▶ **Supplied information**:
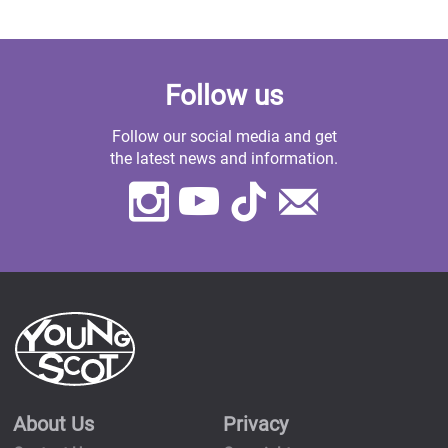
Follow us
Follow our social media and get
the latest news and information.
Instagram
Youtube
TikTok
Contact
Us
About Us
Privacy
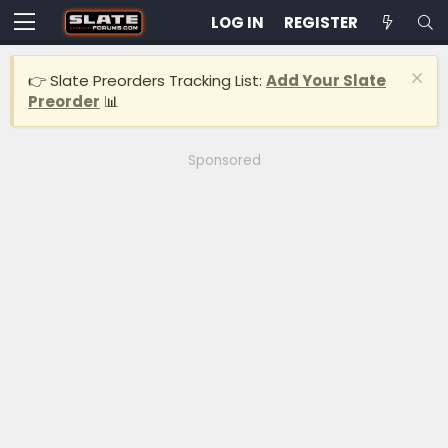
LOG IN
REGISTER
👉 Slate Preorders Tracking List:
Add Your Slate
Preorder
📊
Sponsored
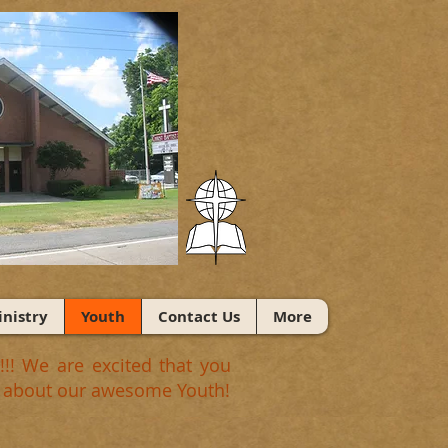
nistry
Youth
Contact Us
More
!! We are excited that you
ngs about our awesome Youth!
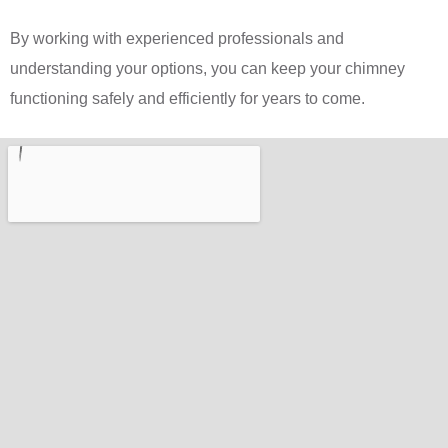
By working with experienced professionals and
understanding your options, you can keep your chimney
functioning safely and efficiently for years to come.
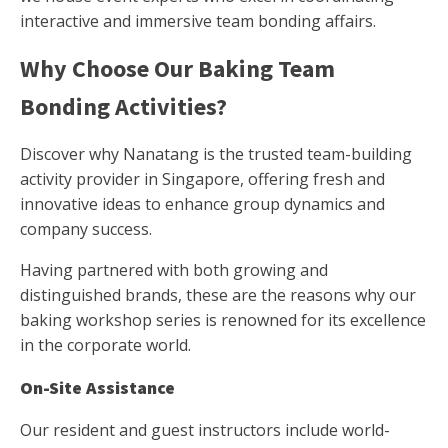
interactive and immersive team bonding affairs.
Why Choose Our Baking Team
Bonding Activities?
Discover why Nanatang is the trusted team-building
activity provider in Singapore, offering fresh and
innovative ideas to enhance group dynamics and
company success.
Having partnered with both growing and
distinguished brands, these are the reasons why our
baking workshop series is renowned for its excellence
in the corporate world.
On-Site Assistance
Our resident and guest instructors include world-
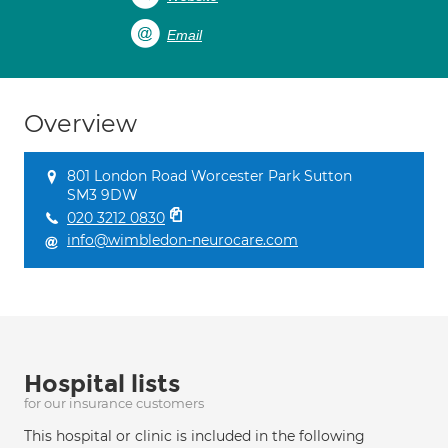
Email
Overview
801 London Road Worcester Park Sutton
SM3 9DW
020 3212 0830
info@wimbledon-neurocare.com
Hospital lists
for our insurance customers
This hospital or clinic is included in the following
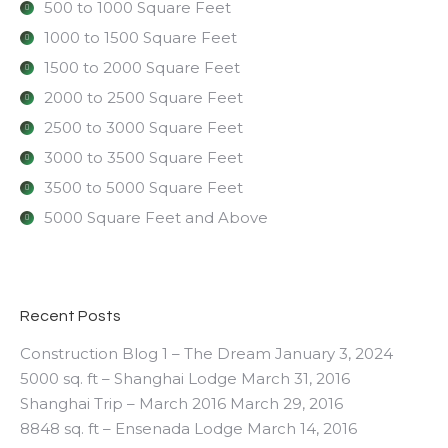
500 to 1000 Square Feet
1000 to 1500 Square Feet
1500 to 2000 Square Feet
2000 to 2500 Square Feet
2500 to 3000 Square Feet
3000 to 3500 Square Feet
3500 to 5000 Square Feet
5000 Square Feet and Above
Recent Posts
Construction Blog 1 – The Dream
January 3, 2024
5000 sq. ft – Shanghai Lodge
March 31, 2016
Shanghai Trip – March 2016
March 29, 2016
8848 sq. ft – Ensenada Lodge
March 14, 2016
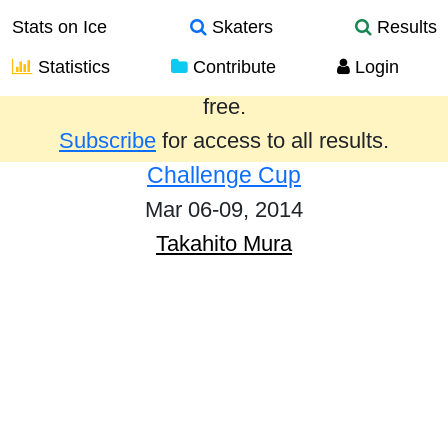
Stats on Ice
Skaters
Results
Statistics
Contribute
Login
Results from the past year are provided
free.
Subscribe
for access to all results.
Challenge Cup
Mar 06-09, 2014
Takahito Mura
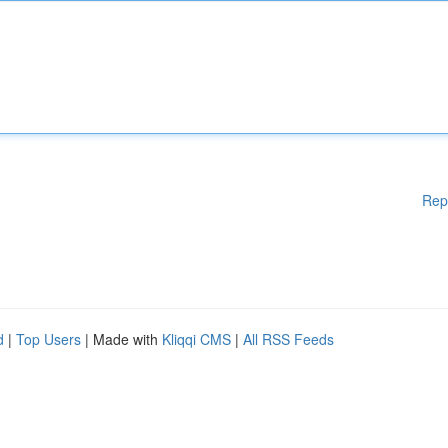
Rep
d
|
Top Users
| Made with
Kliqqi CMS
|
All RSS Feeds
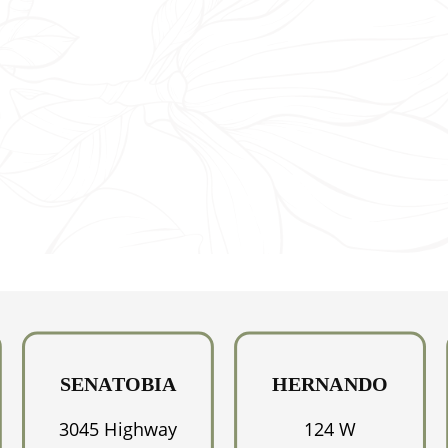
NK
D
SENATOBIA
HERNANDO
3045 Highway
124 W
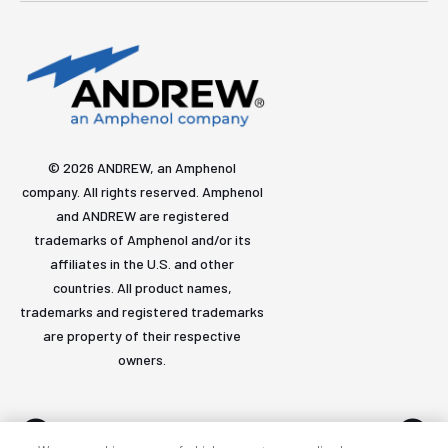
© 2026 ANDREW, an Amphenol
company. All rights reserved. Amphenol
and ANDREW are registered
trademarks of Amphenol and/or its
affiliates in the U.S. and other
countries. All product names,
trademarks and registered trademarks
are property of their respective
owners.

▶ **Exercise directions**: Look above for the line with "January 3, 2024" and copy exactly from it through the line with "trademarks and registered trademarks", both included. Omit the pictures.

▶ **Problem solution**:
January 3, 2024
5000 sq. ft – Shanghai Lodge
March 31, 2016
Shanghai Trip – March 2016
March 29, 2016
8848 sq. ft – Ensenada Lodge
March 14, 2016
Stats on Ice
Skaters
Results
Statistics
Contribute
Login
Results from the past year are provided
free.
Subscribe
for access to all results.
Challenge Cup
Mar 06-09, 2014
Takahito Mura
Rep
d
|
Top Users
| Made with
Kliqqi CMS
|
All RSS Feeds
NK
D
SENATOBIA
HERNANDO
3045 Highway
124 W
© 2026 ANDREW, an Amphenol
company. All rights reserved. Amphenol
and ANDREW are registered
trademarks of Amphenol and/or its
affiliates in the U.S. and other
countries. All product names,
trademarks and registered trademarks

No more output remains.